Gelukkig hebben deze vragen niet de minste haast. Ik ben nog ongewis of ik er ooit aan beginnen zal, en in ieder geval zoolang mijn vijfde symphonie niet af en de oorlog niet uit is kan men zich rustig voorbereiden. Wat zullen wij nog een hoop te overleggen hebben als ik ooit daartoe geraak!! Want als ik zeg hoe dapper en kranig het van jullie drieën geweest is het werk tot stand te brengen, tot voleindiging, te verhinderen dat het onverdiend in vergetelheid vervalt gelijk de rest der "Hollandsche muziek" verdiend-vergeten raakte, dan sluit dit in dat ik mij de vraag stel welke plaats de historiograaph aan uw Moeder moet geven in een levensbeschrijving van Diepenbrock en hoe jullie beiden daarover denken. Het probleem is delicaat daar het zoowel uw vader, meen ik, als uw moeder, mishaagd zou hebben dat het gesteld werd. Uw vader, wegens zijn opinies betreffende de rol der vrouw, uw moeder omdat ze in het eerste deel van haar leven, zoo schijnt mij althans, èn te bescheiden èn te trotsch geweest is om eenig part voor zich op te eischen in de realiseering van Diepenbrock, tijdens het tweede deel van haar leven te christelijk nederig om niet te verlangen geheel in den schaduw te worden gelaten. Ik zie dit waarschijnlijk zeer onvolledig. Maar toch is haar rol niet weg te cijferen. Na Cosima Wagner is uw moeder in de muziek de eenige vrouw geweest (ik ken ten minste geen andere) die waarlijk superieur begaafd was in alle opzichten en ik voor mij zou zeer geneigd zijn te vinden dat de beteekenis, de figuur van Diepenbrock er slechts bij zou kunnen winnen wanneer het aandeel van uw moeder niet alleen niet verdoezeld maar integendeel ronduit naar voren gebracht wordt: Ik zie haar minder als symbool van de rust, dan als animatrice, maar wanneer het eene niet kan bestaan zonder bezwaar voor het andere, als animatrice is zij zonder twijfel van een hoogen rang geweest. Je begrijpt wel denk ik dat, indien ik haar buitengewone hoedanigheden niet als feiten beschouwde, ik de plaats der vrouw in de biographie van een kunstenaar voor hoogstens anecdotisch of volkomen overbodig zou houden. Het benieuwt me bijzonder om daarover je ideeën te kennen. Ook al zouden ze lijnrecht tegen de mijne indruischen, ik zal ze gaarne toetsen, en volgens de meeste waarschijnlijkheid mij schikken naar jouw opvatting.

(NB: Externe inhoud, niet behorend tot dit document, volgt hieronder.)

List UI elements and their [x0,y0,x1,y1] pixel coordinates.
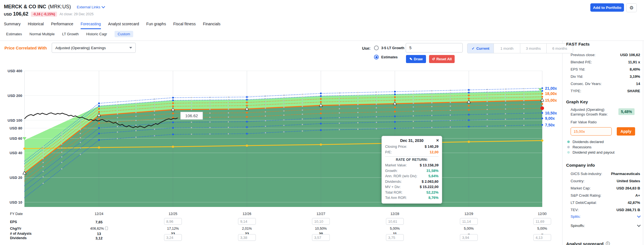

Over andere dingen praten wij later nog wel, want ik vrees de maat te overschrijden. Toch wou ik nog even aanstippen dat je mijn "theorie" welke herhaling in de muziek afwijst, niet al te strikt moet nemen. Wat men niet in letterlijke of bijna analoge noten-teekens herhaalt, kan men herhalen in uitdrukkingen van gansch anderen vorm doch van gelijke of ongeveer gelijke psychische waarden. Alles is een kwestie van doseering, en een kwestie van vibraties. Twee Zwitsers (Lucien Bourguès en Alexandre Dénéréaz) hebben daarover in 1921 bij Félix Alcan een dik boek gepubliceerd, dat niet geheel bevredigend is, doch dat veel instructiefs bevat: La Musique et la vie intérieure. Ken je het misschien? Het is opgedragen aan Henri van Gilse van der Pals, consul der Nederlanden en "ami des muses". Ken je dezen persoon wellicht? Het werk bevat enkele grafische voorstellingen der "spanning" en "ontspanning" in beroemde meesterstukken. Zij zijn tamelijk decevant en alles op dit gebied is vrijwel arbitrair. Een feit lijkt me dat de vermoeidheid bij het hooren van Bruckner b.v. voortkomt 1° uit een dood-loopen der spanning (hij geeft minder dan hij belooft) 2° uit een misbruik van ontspanningen. Bij Wagner daarentegen schijnt mij de vermoeienis te wijten, 1° aan het dikwijls weerkeeren derzelfde spanningen, 2° aan het te lange uitblijven van nieuwe spanningen. Hoewel bijna geen enkel meester er zich bewust, rationeel en regelmatig rekenschap van geeft, heb je zonder twijfel gelijk wanneer je de uitwisseling van spanning en ontspanning beschouwt als een der voornaamste wetten van de muzikale aesthetica. Vanwaar heb je die theorie? Of is ze van jou? Is ze jong of oud? De zaak heeft mij steeds belang ingeboezemd. En ik zal je dankbaar zijn voor elke nadere inlichting. De psychologie in de muziek is een terrein dat bijna geheel braak ligt en waarop trouwens geen enkel meester systematisch of methodisch gearbeid heeft.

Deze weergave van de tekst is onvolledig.